Personal information
- Born: 1 February 1998 (age 28) Đồng Nai, Vietnam
- Height: 180 cm (5 ft 11 in)

Sport
- Country: Vietnam
- Sport: Badminton
- Handedness: Right

Men's singles
- Highest ranking: 55 (4 February 2025)
- Current ranking: 88 (4 November 2025)
- BWF profile

= Lê Đức Phát =

Vietnamese badminton player (born 1998)

Lê Đức Phát (born 1 February 1998) is a Vietnamese badminton player. He qualified to represent Vietnam at the 2024 Summer Olympics and was chosen his country's flag bearer.

==Biography==
Đức Phát was born in 1998 in Đồng Nai, Vietnam. His father was a boxer, the Vietnamese national champion from 1988 to 1989. He played several sports growing up, including boxing and football, but ultimately decided to pursue badminton, which was his favorite. He began competing in the sport full-time at age 16 and won his first international tournament in 2017, the Pakistan International. He reached the top 150 of the Badminton World Federation (BWF) rankings in 2018.
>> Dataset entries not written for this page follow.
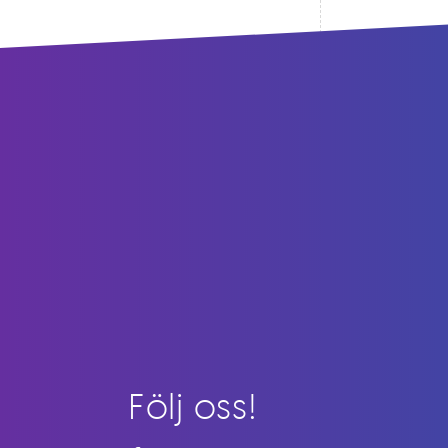
Följ oss!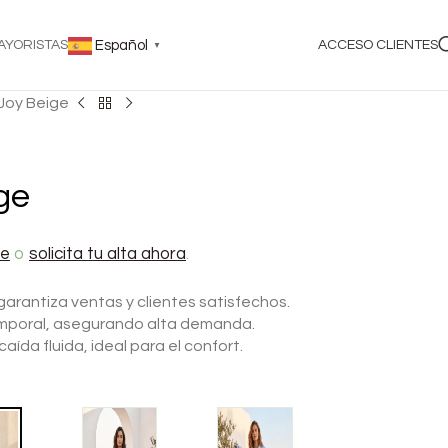
AYORISTAS
Español
ACCESO CLIENTES
▼
Joy Beige
ge
te
o
solicita tu alta ahora
.
 garantiza ventas y clientes satisfechos.
temporal, asegurando alta demanda.
aída fluida, ideal para el confort.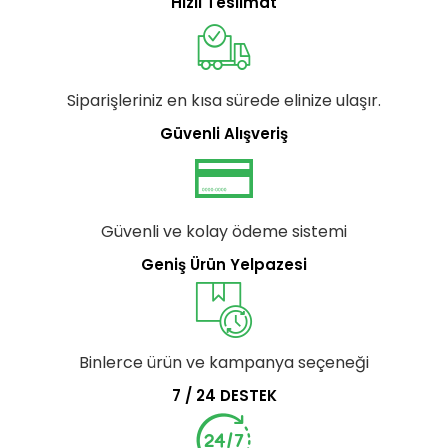
Hızlı Teslimat
Siparişleriniz en kısa sürede elinize ulaşır.
Güvenli Alışveriş
Güvenli ve kolay ödeme sistemi
Geniş Ürün Yelpazesi
Binlerce ürün ve kampanya seçeneği
7 / 24 DESTEK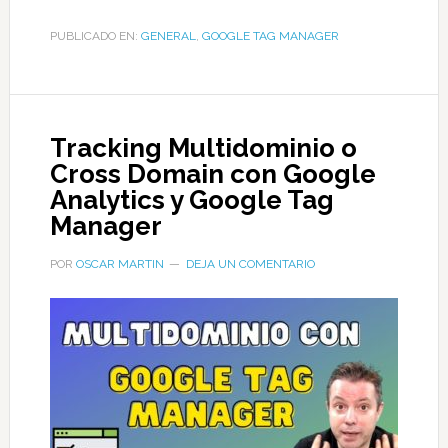
PUBLICADO EN:
GENERAL
,
GOOGLE TAG MANAGER
Tracking Multidominio o
Cross Domain con Google
Analytics y Google Tag
Manager
POR
OSCAR MARTIN
DEJA UN COMENTARIO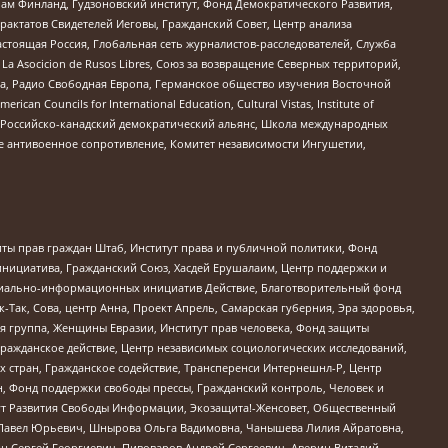
Чам Финланд, Гудзоновский институт, Фонд Демократического Развития,
актатов Свидетелей Иеговы, Гражданский Совет, Центр анализа
астоящая Россия, Глобальная сеть журналистов-расследователей, Служба
a Asocicion de Rusos Libres, Союз за возвращение Северных территорий,
еста, Радио Свободная Европа, Германское общество изучения Восточной
ouncils for International Education, Cultural Vistas, Institute of
, Российско-канадский демократический альянс, Школа международных
е антивоенное сопротивление, Комитет независимости Ингушетии,
ты прав граждан Штаб, Институт права и публичной политики, Фонд
инициатива, Гражданский Союз, Хасдей Ерушалаим, Центр поддержки и
социально-информационных инициатив Действие, Благотворительный фонд
Так, Сова, центр Анна, Проект Апрель, Самарская губерния, Эра здоровья,
я группа, Женщины Евразии, Институт прав человека, Фонд защиты
Гражданское действие, Центр независимых социологических исследований,
стран, Гражданское содействие, Трансперенси Интернешнл-Р, Центр
н, Фонд поддержки свободы прессы, Гражданский контроль, Человек и
тут Развития Свободы Информации, Экозащита!-Женсовет, Общественный
й Павел Юрьевич, Шнырова Ольга Вадимовна, Чанышева Лилия Айратовна,
ин Сергей Георгиевич, Пивоваров Андрей Сергеевич, Аверин Виталий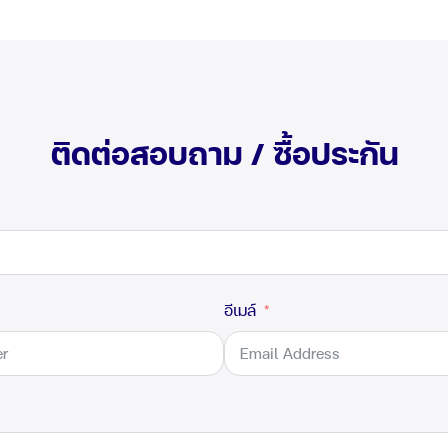
ติดต่อสอบถาม / ซื้อประกัน
อีเมล์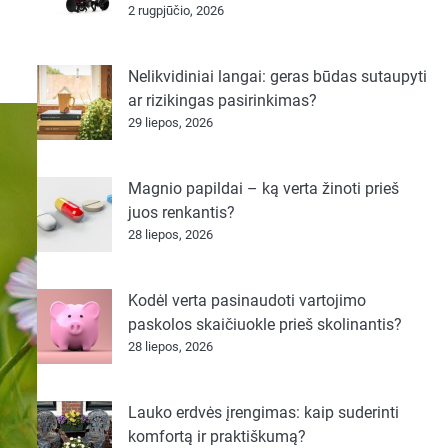
2 rugpjūčio, 2026
Nelikvidiniai langai: geras būdas sutaupyti
ar rizikingas pasirinkimas?
29 liepos, 2026
Magnio papildai – ką verta žinoti prieš
juos renkantis?
28 liepos, 2026
Kodėl verta pasinaudoti vartojimo
paskolos skaičiuokle prieš skolinantis?
28 liepos, 2026
Lauko erdvės įrengimas: kaip suderinti
komfortą ir praktiškumą?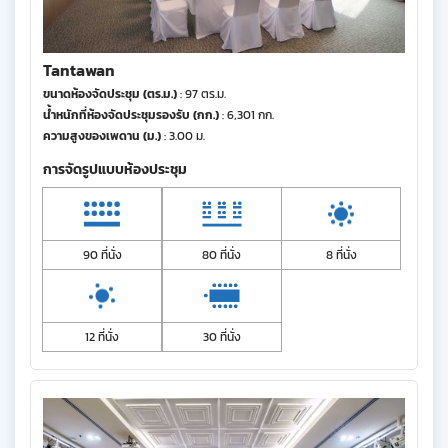
Tantawan
ขนาดห้องจัดประชุม (ตร.ม.)
: 97 ตร.ม.
น้ำหนักที่ห้องจัดประชุมรองรับ (กก.)
: 6,301 กก.
ความสูงของเพดาน (ม.)
: 3.00 ม.
การจัดรูปแบบห้องประชุม
90 ที่นั่ง
80 ที่นั่ง
8 ที่นั่ง
12 ที่นั่ง
30 ที่นั่ง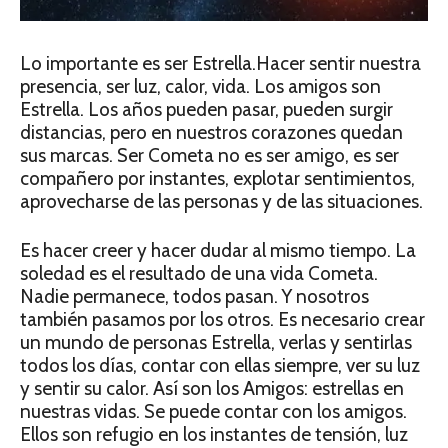
Lo importante es ser Estrella.Hacer sentir nuestra
presencia, ser luz, calor, vida. Los amigos son
Estrella. Los años pueden pasar, pueden surgir
distancias, pero en nuestros corazones quedan
sus marcas. Ser Cometa no es ser amigo, es ser
compañero por instantes, explotar sentimientos,
aprovecharse de las personas y de las situaciones.
Es hacer creer y hacer dudar al mismo tiempo. La
soledad es el resultado de una vida Cometa.
Nadie permanece, todos pasan. Y nosotros
también pasamos por los otros. Es necesario crear
un mundo de personas Estrella, verlas y sentirlas
todos los días, contar con ellas siempre, ver su luz
y sentir su calor. Así son los Amigos: estrellas en
nuestras vidas. Se puede contar con los amigos.
Ellos son refugio en los instantes de tensión, luz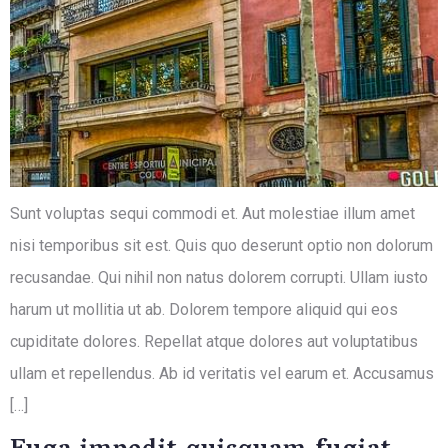
Sunt voluptas sequi commodi et. Aut molestiae illum amet
nisi temporibus sit est. Quis quo deserunt optio non dolorum
recusandae. Qui nihil non natus dolorem corrupti. Ullam iusto
harum ut mollitia ut ab. Dolorem tempore aliquid qui eos
cupiditate dolores. Repellat atque dolores aut voluptatibus
ullam et repellendus. Ab id veritatis vel earum et. Accusamus
[…]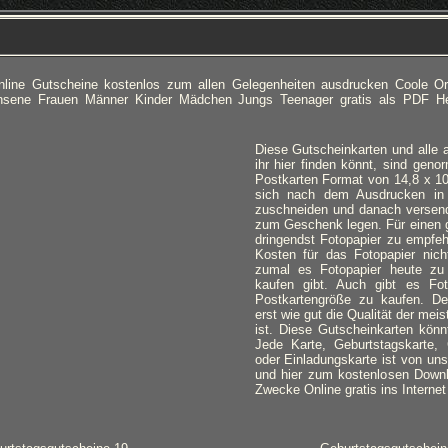
nline Gutscheine kostenlos zum allen Gelegenheiten ausdrucken Coole Ori
chsene Frauen Männer Kinder Mädchen Jungs Teenager gratis als PDF He
Diese Gutscheinkarten und alle 
ihr hier finden könnt, sind gen
Postkarten Format von 14,8 x 10
sich nach dem Ausdrucken in
zuschneiden und danach versen
zum Geschenk legen. Für einen g
dringendst Fotopapier zu empfeh
Kosten für das Fotopapier nicht
zumal es Fotopapier heute zu
kaufen gibt. Auch gibt es Fot
Postkartengröße zu kaufen. De
erst wie gut die Qualität der meis
ist. Diese Gutscheinkarten könnt
Jede Karte, Geburtstagskarte,
oder Einladungskarte ist von uns 
und hier zum kostenlosen Downlo
Zwecke Online gratis ins Internet 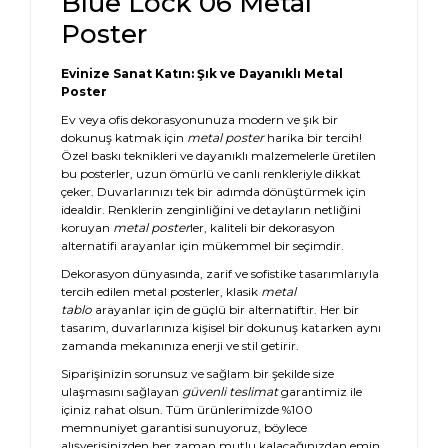
Blue Lock 06 Metal
Poster
Evinize Sanat Katın: Şık ve Dayanıklı Metal
Poster
Ev veya ofis dekorasyonunuza modern ve şık bir
dokunuş katmak için
metal poster
harika bir tercih!
Özel baskı teknikleri ve dayanıklı malzemelerle üretilen
bu posterler, uzun ömürlü ve canlı renkleriyle dikkat
çeker. Duvarlarınızı tek bir adımda dönüştürmek için
idealdir. Renklerin zenginliğini ve detayların netliğini
koruyan
metal poster
ler, kaliteli bir dekorasyon
alternatifi arayanlar için mükemmel bir seçimdir.
Dekorasyon dünyasında, zarif ve sofistike tasarımlarıyla
tercih edilen metal posterler, klasik
metal
tablo
arayanlar için de güçlü bir alternatiftir. Her bir
tasarım, duvarlarınıza kişisel bir dokunuş katarken aynı
zamanda mekanınıza enerji ve stil getirir.
Siparişinizin sorunsuz ve sağlam bir şekilde size
ulaşmasını sağlayan
güvenli teslimat
garantimiz ile
içiniz rahat olsun. Tüm ürünlerimizde %100
memnuniyet garantisi sunuyoruz, böylece
alışverişinizden her zaman mutlu kalacağınızdan emin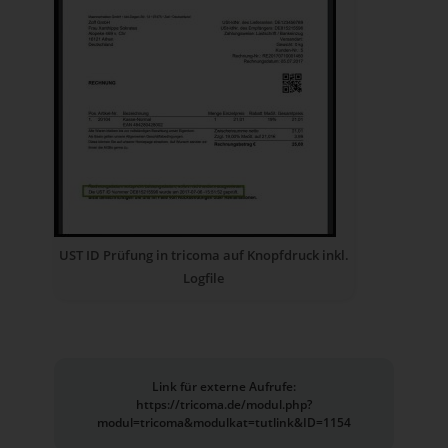
UST ID Prüfung in tricoma auf Knopfdruck inkl.
Logfile
Link für externe Aufrufe:
https://tricoma.de/modul.php?
modul=tricoma&modulkat=tutlink&ID=1154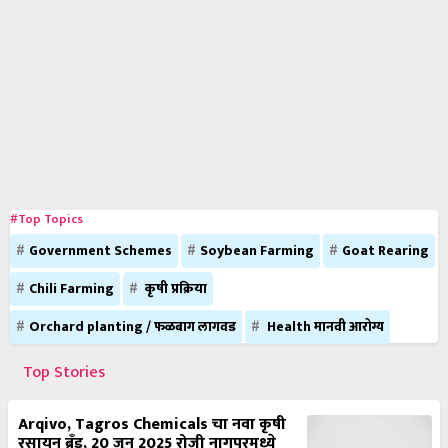
#Top Topics
Government Schemes
Soybean Farming
Goat Rearing
Chili Farming
कृषी प्रक्रिया
Orchard planting / फळबाग लागवड
Health मानवी आरोग्य
Top Stories
Arqivo, Tagros Chemicals चा नवा कृषी
रसायन ब्रँड, 20 जून 2025 रोजी नागपूरमध्ये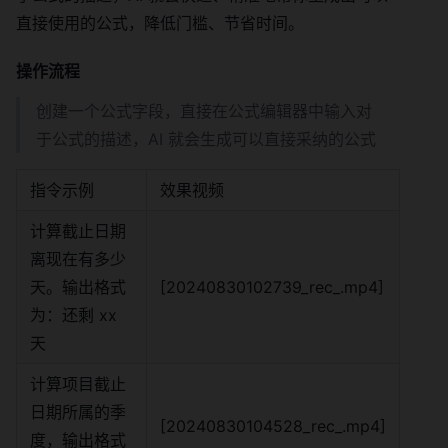
直接使用的公式，降低门槛、节省时间。
操作流程
创建一个公式字段，直接在公式编辑器中输入对
于公式的描述，AI 就会生成可以直接采纳的公式
指令示例
效果视频
计算截止日期
离现在有多少
天。输出格式
[20240830102739_rec_.mp4]
为：还剩 xx
天
计算项目截止
日期所属的季
[20240830104528_rec_.mp4]
度，输出格式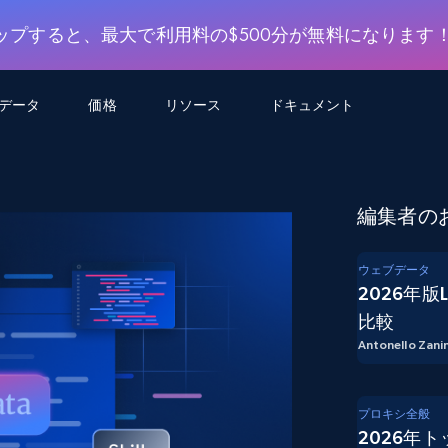
ップすると、最大で利用料の$500分が無料になります
用データ
価格
リソース
ドキュメント
AGENTIC WEB EXECUTION
データフィード
データ
デ
デ
リ
学習ハブ
編集者の
検索と抽出
スクレーパー
スクレイパーAPI
から始まる
$1
$0.75/1k rec
決
壁でトレ
AIアプリがWebを検索・クロールできるよう
600以上のウェブサイトからリアルタイム
FREE TIER
にする
データを取得
ブログ
ウェブデータ
Scraper Studio
リンクトイン
eコマース
から始まる
2026年版
エージェントブラウザ
$1/1k req
ソーシャルメディア
チャットGPT
ケーススタディ
FREE TIER
学習のた
エージェントがウェブサイトを閲覧し、行動
比較
AIスクレイパースタジオ
ウェブ動
できるようにする
から始まる
どのサイトもデータパイプラインに変換
Antonello Zanin
データセットマーケットプレイス
オンラインセミナー
エンジ
$250/100K rec
ブライトデータMCP
FREE
データセットマーケットプレイス
ウェブを解き放つオールインワンツールキッ
から始まる
プロキシロケーション
Data Firehose
ットを
ト
事前収集された600以上のドメインからの
$0.2/1k HTML
データ
プロキシ全般
2026年
リンクトイン
eコマース
マスタークラス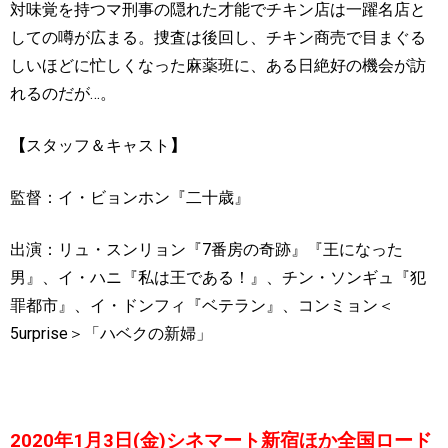
対味覚を持つマ刑事の隠れた才能でチキン店は一躍名店と
しての噂が広まる。捜査は後回し、チキン商売で目まぐる
しいほどに忙しくなった麻薬班に、ある日絶好の機会が訪
れるのだが
…
。
【
スタッフ＆キャスト
】
監督：イ・ビョンホン『二十歳』
出演：リュ・スンリョン『
7
番房の奇跡』『王になった
男』、イ・ハニ『私は王である！』、チン・ソンギュ『犯
罪都市』、
イ・ドンフィ『ベテラン』、コンミョン＜
5urprise
＞「ハベクの新婦」
2020
年
1
月
3
日
(
金
)
シネマート新宿ほか全国ロード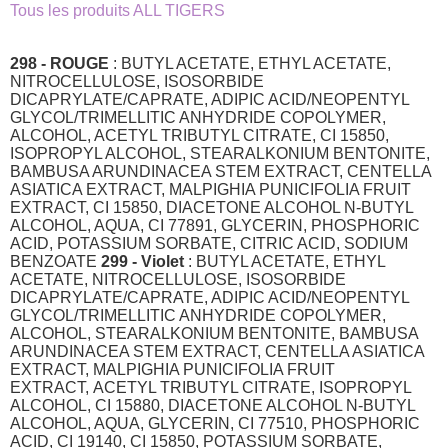
Tous les produits ALL TIGERS
298 - ROUGE
: BUTYL ACETATE, ETHYL ACETATE,
NITROCELLULOSE, ISOSORBIDE
DICAPRYLATE/CAPRATE, ADIPIC ACID/NEOPENTYL
GLYCOL/TRIMELLITIC ANHYDRIDE COPOLYMER,
ALCOHOL, ACETYL TRIBUTYL CITRATE, CI 15850,
ISOPROPYL ALCOHOL, STEARALKONIUM BENTONITE,
BAMBUSA ARUNDINACEA STEM EXTRACT, CENTELLA
ASIATICA EXTRACT, MALPIGHIA PUNICIFOLIA FRUIT
EXTRACT, CI 15850, DIACETONE ALCOHOL N-BUTYL
ALCOHOL, AQUA, CI 77891, GLYCERIN, PHOSPHORIC
ACID, POTASSIUM SORBATE, CITRIC ACID, SODIUM
BENZOATE
299 - Violet
: BUTYL ACETATE, ETHYL
ACETATE, NITROCELLULOSE, ISOSORBIDE
DICAPRYLATE/CAPRATE, ADIPIC ACID/NEOPENTYL
GLYCOL/TRIMELLITIC ANHYDRIDE COPOLYMER,
ALCOHOL, STEARALKONIUM BENTONITE, BAMBUSA
ARUNDINACEA STEM EXTRACT, CENTELLA ASIATICA
EXTRACT, MALPIGHIA PUNICIFOLIA FRUIT
EXTRACT, ACETYL TRIBUTYL CITRATE, ISOPROPYL
ALCOHOL, CI 15880, DIACETONE ALCOHOL N-BUTYL
ALCOHOL, AQUA, GLYCERIN, CI 77510, PHOSPHORIC
ACID, CI 19140, CI 15850, POTASSIUM SORBATE,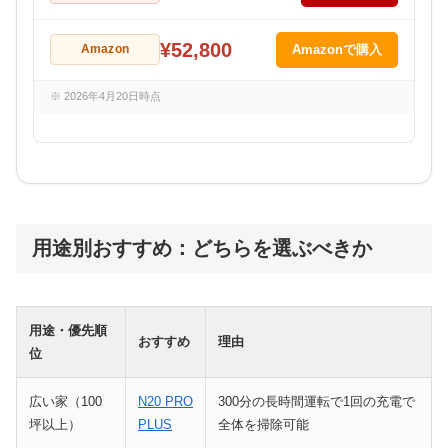
¥52,800
Amazon
Amazonで購入
※ 2026年4月20日時点
用途別おすすめ：どちらを選ぶべきか
用途・優先順
おすすめ
理由
位
広い家（100
N20 PRO
300分の長時間運転で1回の充電で
坪以上）
PLUS
全体を掃除可能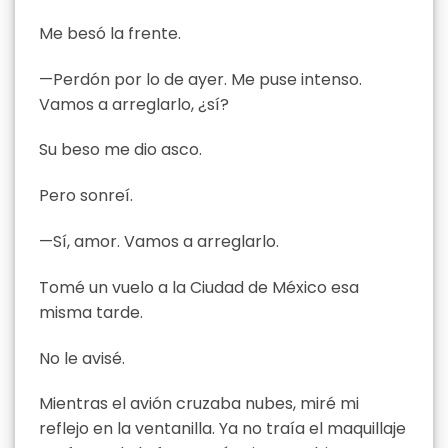
Me besó la frente.
—Perdón por lo de ayer. Me puse intenso.
Vamos a arreglarlo, ¿sí?
Su beso me dio asco.
Pero sonreí.
—Sí, amor. Vamos a arreglarlo.
Tomé un vuelo a la Ciudad de México esa
misma tarde.
No le avisé.
Mientras el avión cruzaba nubes, miré mi
reflejo en la ventanilla. Ya no traía el maquillaje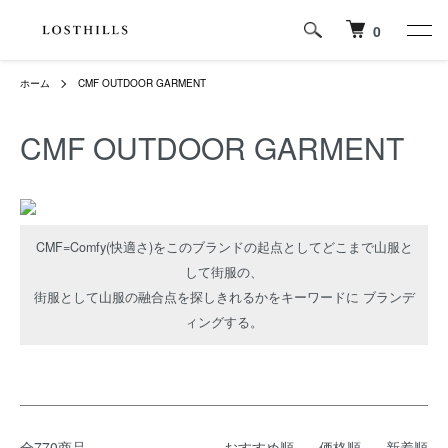
0
ホーム
CMF OUTDOOR GARMENT
CMF OUTDOOR GARMENT
CMF=Comfy(快適さ)をこのブランドの起点としてどこまで山服と
して街服の、
街服として山服の融合点を探しきれるかをキーワードに ブランデ
ィングする。
全770商品
おすすめ順
価格順
新着順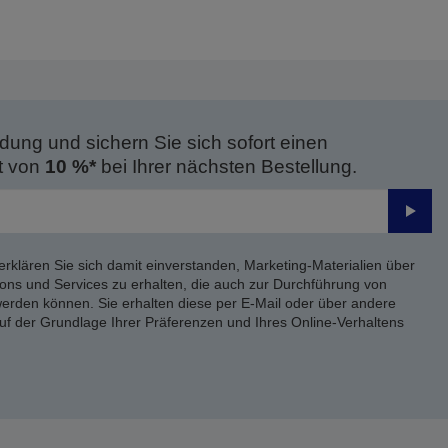
dung und sichern Sie sich sofort einen
t von
10 %*
bei Ihrer nächsten Bestellung.
Send
erklären Sie sich damit einverstanden, Marketing-Materialien über
ons und Services zu erhalten, die auch zur Durchführung von
rden können. Sie erhalten diese per E-Mail oder über andere
uf der Grundlage Ihrer Präferenzen und Ihres Online-Verhaltens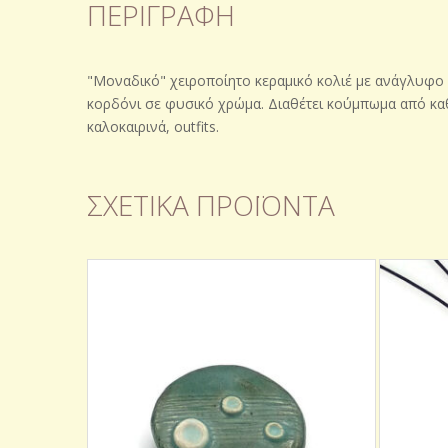
ΠΕΡΙΓΡΑΦΉ
"Μοναδικό" χειροποίητο κεραμικό κολιέ με ανάγλυφο σχ
κορδόνι σε φυσικό χρώμα. Διαθέτει κούμπωμα από καθα
καλοκαιρινά, outfits.
ΣΧΕΤΙΚΆ ΠΡΟΪΌΝΤΑ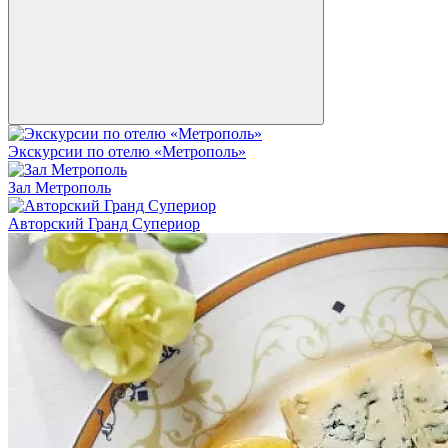
Экскурсии по отелю «Метрополь»
Зал Метрополь
Авторский Гранд Супериор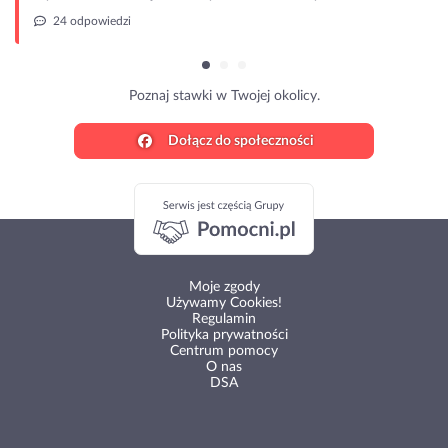
24 odpowiedzi
Poznaj stawki w Twojej okolicy.
Dołącz do społeczności
Moje zgody
Używamy Cookies!
Regulamin
Polityka prywatności
Centrum pomocy
O nas
DSA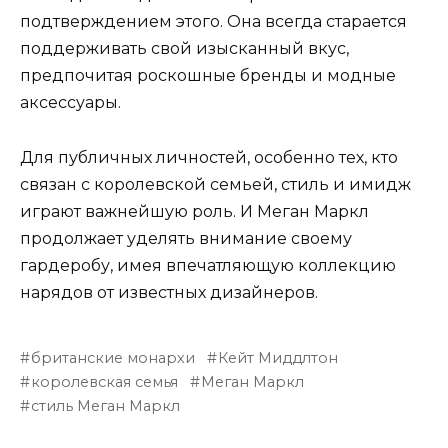
подтверждением этого. Она всегда старается
поддерживать свой изысканный вкус,
предпочитая роскошные бренды и модные
аксессуары.
Для публичных личностей, особенно тех, кто
связан с королевской семьей, стиль и имидж
играют важнейшую роль. И Меган Маркл
продолжает уделять внимание своему
гардеробу, имея впечатляющую коллекцию
нарядов от известных дизайнеров.
британские монархи
Кейт Миддлтон
королевская семья
Меган Маркл
стиль Меган Маркл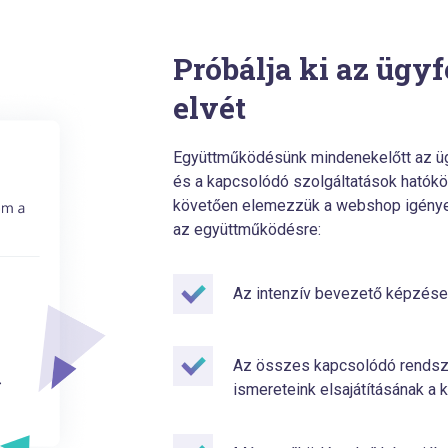
Próbálja ki az ügy
elvét
Együttműködésünk mindenekelőtt az üg
és a kapcsolódó szolgáltatások hatókö
követően elemezzük a webshop igényeit
az együttműködésre:
Az intenzív bevezető képzése
Az összes kapcsolódó rendsze
ismereteink elsajátításának a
However, after achieving the top 150 ranking, Đức Phát suffered injuries and was further limited by the COVID-19 pandemic, causing him to spend significant time away from the sport and resulting in him falling to a ranking of 464 by August 2022. However, he rebounded towards the end of the year, performing well at several tournaments including winning the Vietnamese national championship over Nguyễn Tiến Minh, thus making him the top-ranked Vietnamese badminton player in men's singles.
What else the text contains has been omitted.